Die Eltern des Klägers waren darüber einig, dass der Beklagte Kindesunterhalt nach der höchsten Einkommensgruppe der "Berliner Tabelle" abzüglich hälftigen Kindergeldes und zuzüglich der Beiträge für die Krankenversicherung zahlt. Mit der Klage hat der Kläger Unterhalt in Höhe des hälftigen Kindergeldes von 77 EUR monatlich geltend gemacht, da Kindergeld seit dem Umzug in die Schweiz im Sommer 2004 nicht mehr gewährt werde. Darüber hinaus hat er u.a. weitere Kosten der Krankenversicherung sowie ab März 2005 einen monatlichen Betrag von 298 EUR für den Besuch der Kindertagesstätte begehrt.
Das AG hat der Klage teilweise stattgegeben, allerdings einen Anspruch wegen der durch den Besuch der Kindertagesstätte anfallenden Kosten abgelehnt. Auf die Berufung des Klägers hat das OLG dem Kläger weitergehenden Unterhalt, nämlich die monatlichen Kosten der Selbstbeteiligung in der Krankenversicherung sowie diejenigen für den Besuch der Kindertagesstätte in Höhe von monatlich 298 EUR ab März 2005, zuerkannt. Dagegen richtet sich die – beschränkt auf die ausgeurteilten Kindergartenkosten zugelassene – Revision des Beklagten, mit der er insoweit Klageabweisung erstrebt.
Aus den Gründen
Entscheidungsgründe: Die Revision ist begründet. Sie führt im Umfang der Anfechtung zur Aufhebung des Berufungsurteils und insoweit zur Zurückverweisung der Sache an das Kammergericht.

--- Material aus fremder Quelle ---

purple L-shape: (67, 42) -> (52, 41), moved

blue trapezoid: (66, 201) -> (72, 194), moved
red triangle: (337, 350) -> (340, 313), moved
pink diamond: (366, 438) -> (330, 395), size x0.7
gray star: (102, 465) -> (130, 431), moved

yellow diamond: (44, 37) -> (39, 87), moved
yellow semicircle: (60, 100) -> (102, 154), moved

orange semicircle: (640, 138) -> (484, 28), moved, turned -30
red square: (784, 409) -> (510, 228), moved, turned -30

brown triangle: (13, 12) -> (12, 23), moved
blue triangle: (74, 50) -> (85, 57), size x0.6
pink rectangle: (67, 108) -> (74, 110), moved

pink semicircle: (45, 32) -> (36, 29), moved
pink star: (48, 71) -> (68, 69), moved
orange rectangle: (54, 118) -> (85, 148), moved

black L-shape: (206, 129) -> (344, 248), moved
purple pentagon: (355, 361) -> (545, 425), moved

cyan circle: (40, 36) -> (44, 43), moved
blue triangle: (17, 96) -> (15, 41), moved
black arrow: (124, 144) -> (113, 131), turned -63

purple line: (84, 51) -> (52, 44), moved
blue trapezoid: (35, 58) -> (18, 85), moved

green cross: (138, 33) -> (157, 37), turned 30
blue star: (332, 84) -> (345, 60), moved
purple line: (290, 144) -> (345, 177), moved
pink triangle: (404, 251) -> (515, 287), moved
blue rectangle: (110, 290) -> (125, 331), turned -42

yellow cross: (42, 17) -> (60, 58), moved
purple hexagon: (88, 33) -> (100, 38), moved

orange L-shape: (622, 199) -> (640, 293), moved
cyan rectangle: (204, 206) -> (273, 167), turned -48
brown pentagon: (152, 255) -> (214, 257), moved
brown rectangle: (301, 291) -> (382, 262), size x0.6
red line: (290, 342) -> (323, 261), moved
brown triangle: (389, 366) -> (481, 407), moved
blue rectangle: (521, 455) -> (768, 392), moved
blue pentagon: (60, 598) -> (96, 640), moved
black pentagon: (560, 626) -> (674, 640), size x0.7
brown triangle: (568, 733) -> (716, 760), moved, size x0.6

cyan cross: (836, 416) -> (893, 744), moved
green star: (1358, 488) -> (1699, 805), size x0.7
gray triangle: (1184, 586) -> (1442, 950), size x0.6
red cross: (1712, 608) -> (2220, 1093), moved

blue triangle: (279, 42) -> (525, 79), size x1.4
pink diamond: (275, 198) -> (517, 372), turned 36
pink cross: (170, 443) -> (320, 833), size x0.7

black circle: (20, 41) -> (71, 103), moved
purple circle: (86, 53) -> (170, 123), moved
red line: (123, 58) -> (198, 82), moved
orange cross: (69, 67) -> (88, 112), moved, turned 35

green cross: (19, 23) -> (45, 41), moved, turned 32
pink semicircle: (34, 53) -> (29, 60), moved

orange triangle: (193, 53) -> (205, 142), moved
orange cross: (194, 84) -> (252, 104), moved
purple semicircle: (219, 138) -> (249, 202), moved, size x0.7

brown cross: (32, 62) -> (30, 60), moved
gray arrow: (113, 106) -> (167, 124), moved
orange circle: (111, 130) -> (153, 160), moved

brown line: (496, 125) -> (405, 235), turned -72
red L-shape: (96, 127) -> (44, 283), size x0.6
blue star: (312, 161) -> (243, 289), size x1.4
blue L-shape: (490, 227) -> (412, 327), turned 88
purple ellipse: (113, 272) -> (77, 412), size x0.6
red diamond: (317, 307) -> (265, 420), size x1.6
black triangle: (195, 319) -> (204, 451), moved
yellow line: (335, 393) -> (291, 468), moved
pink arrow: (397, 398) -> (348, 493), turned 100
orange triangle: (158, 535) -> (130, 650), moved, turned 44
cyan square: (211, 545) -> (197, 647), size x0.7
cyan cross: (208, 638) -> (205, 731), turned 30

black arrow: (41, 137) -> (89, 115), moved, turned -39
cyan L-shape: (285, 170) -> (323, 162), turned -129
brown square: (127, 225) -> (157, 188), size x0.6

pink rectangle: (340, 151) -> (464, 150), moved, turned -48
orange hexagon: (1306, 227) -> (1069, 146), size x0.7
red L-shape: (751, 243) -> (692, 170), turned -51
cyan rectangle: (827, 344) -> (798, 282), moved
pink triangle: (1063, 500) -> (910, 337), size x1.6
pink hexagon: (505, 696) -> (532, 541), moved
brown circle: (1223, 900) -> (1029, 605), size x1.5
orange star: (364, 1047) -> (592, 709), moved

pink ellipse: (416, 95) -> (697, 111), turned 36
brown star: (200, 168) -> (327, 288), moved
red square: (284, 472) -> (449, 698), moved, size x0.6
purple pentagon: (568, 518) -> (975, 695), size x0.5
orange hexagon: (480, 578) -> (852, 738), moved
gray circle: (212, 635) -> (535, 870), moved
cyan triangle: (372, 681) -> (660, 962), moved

1. Zu Recht und mit zutreffender Begründung hat das Berufungsgericht, dessen Entscheidung in FamRZ 2007, 2100 ff. veröffentlicht ist, allerdings den Unterhaltsanspruch nach deutschem Recht beurteilt. Da sowohl der Kläger als Unterhaltsberechtigter als auch der Beklagte als Unterhaltsverpflichteter Deutsche sind und der Unterhaltsverpflichtete seinen gewöhnlichen Aufenthalt im Inland hat, ist nach Art. 18 Abs. 5 EGBGB deutsches Recht anzuwenden. Dem steht nicht entgegen, dass im Verhältnis zur Schweiz das Haager Übereinkommen über das auf Unterhaltspflichten anwendbare Recht v. 2.10.1973 (BGBl. II 1986, 837) gilt, nach dessen Art. 4 das am gewöhnlichen Aufenthalt des Unterhaltsberechtigten geltende innerstaatliche Recht maßgebend ist. Denn Deutschland hat gem. Art. 24 EGBGB den in Art. 15 des Übereinkommens vorgesehenen Vorbehalt erklärt, nach dem die Behörden eines Vertragsstaates ihr innerstaatliches Recht anwenden können, wenn der Berechtigte und der Verpflichtete Staatsangehörige dieses Staates sind und der Verpflichtete dort seinen gewöhnlichen Aufenthalt hat (vgl. Bekanntmachung v. 26.3.1987, BGBl. II 225).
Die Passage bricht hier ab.